[Stored data]
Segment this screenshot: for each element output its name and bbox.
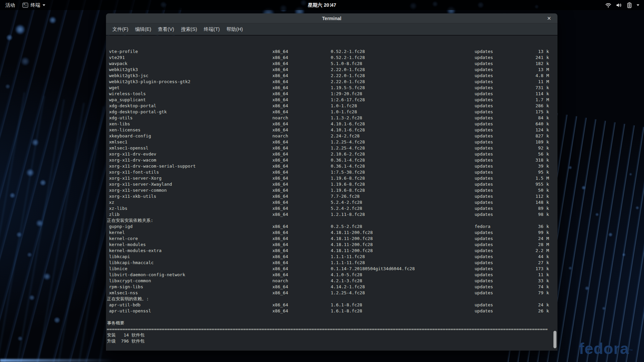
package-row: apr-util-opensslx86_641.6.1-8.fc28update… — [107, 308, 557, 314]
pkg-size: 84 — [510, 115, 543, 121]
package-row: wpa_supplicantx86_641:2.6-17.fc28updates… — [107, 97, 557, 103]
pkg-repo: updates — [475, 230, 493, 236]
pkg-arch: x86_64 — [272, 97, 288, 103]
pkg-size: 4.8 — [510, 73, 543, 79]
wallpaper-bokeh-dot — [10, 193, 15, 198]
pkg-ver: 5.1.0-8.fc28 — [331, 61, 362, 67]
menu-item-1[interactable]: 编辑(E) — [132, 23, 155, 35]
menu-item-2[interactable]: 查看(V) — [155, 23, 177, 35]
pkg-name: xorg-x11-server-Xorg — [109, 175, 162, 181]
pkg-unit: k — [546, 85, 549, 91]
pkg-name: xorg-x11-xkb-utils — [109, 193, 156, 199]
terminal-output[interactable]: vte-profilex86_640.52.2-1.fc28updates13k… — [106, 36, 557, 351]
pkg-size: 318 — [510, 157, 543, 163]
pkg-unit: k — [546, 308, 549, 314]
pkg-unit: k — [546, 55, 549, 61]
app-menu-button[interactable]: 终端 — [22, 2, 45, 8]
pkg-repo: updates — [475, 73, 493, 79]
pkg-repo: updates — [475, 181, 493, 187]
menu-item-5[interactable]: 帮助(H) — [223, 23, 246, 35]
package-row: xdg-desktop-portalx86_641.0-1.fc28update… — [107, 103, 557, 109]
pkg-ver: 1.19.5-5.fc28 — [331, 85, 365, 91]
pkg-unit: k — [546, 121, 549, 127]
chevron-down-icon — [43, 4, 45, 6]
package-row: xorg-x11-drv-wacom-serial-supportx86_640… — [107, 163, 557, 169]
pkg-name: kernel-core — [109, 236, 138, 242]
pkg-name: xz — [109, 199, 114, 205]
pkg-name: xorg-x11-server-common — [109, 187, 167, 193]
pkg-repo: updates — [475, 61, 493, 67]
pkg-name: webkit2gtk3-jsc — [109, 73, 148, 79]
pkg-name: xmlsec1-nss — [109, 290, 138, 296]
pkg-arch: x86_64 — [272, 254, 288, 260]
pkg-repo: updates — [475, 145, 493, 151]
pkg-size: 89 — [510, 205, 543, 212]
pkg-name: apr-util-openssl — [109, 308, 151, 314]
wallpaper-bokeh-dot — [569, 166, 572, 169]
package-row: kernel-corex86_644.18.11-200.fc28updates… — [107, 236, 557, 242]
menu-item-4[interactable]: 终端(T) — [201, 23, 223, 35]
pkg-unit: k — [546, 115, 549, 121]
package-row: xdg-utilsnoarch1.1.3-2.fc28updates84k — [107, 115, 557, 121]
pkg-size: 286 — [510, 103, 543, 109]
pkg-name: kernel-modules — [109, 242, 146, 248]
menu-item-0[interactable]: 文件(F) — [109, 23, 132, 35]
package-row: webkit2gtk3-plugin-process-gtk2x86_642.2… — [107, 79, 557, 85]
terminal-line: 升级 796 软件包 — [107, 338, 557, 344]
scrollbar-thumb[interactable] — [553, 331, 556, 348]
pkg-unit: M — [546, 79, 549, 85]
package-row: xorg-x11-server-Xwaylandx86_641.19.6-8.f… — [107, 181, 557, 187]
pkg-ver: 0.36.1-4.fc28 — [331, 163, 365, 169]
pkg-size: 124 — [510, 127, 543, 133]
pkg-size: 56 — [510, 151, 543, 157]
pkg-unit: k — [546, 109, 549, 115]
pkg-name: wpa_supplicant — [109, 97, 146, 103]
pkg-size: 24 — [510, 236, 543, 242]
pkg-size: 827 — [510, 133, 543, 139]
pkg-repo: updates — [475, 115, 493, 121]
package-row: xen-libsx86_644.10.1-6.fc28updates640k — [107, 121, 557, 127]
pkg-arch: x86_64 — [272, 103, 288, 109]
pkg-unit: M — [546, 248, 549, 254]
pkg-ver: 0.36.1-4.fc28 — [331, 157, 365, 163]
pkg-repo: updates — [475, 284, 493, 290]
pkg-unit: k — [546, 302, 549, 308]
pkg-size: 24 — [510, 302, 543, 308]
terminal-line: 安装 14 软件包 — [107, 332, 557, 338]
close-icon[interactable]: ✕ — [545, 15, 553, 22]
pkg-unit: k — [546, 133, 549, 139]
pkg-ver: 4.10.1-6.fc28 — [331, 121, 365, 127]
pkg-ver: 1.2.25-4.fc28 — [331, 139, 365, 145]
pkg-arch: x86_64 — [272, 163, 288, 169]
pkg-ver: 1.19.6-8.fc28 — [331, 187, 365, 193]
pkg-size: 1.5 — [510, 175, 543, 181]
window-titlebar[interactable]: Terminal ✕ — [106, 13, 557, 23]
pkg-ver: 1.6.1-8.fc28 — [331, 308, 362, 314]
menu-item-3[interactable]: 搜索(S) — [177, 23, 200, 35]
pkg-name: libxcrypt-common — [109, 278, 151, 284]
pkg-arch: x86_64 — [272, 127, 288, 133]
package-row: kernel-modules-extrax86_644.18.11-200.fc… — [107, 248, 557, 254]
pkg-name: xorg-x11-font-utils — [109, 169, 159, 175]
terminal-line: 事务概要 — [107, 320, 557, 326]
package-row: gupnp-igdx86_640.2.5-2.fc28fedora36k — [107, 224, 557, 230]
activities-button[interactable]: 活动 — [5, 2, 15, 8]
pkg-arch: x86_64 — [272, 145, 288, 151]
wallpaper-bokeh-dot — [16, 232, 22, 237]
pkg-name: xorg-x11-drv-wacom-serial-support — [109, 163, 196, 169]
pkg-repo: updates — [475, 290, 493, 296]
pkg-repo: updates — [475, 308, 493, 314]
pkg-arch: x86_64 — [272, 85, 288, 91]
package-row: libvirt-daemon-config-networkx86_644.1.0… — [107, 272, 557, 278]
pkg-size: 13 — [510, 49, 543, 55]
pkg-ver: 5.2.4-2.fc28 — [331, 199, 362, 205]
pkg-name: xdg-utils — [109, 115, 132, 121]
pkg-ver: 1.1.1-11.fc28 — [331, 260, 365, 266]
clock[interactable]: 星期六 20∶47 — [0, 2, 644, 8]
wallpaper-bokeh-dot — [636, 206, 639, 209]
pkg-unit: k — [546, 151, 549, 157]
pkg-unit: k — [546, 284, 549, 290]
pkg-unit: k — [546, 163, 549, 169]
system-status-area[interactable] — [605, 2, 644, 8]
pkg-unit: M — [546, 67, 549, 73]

Problem details:
From the entries, report every line in which the string "kernel" occurs.

Answer to the problem:
pkg-name: kernel-core — [109, 236, 138, 242]
package-row: kernel-corex86_644.18.11-200.fc28updates… — [107, 236, 557, 242]
pkg-name: kernel-modules — [109, 242, 146, 248]
package-row: kernel-modules-extrax86_644.18.11-200.fc… — [107, 248, 557, 254]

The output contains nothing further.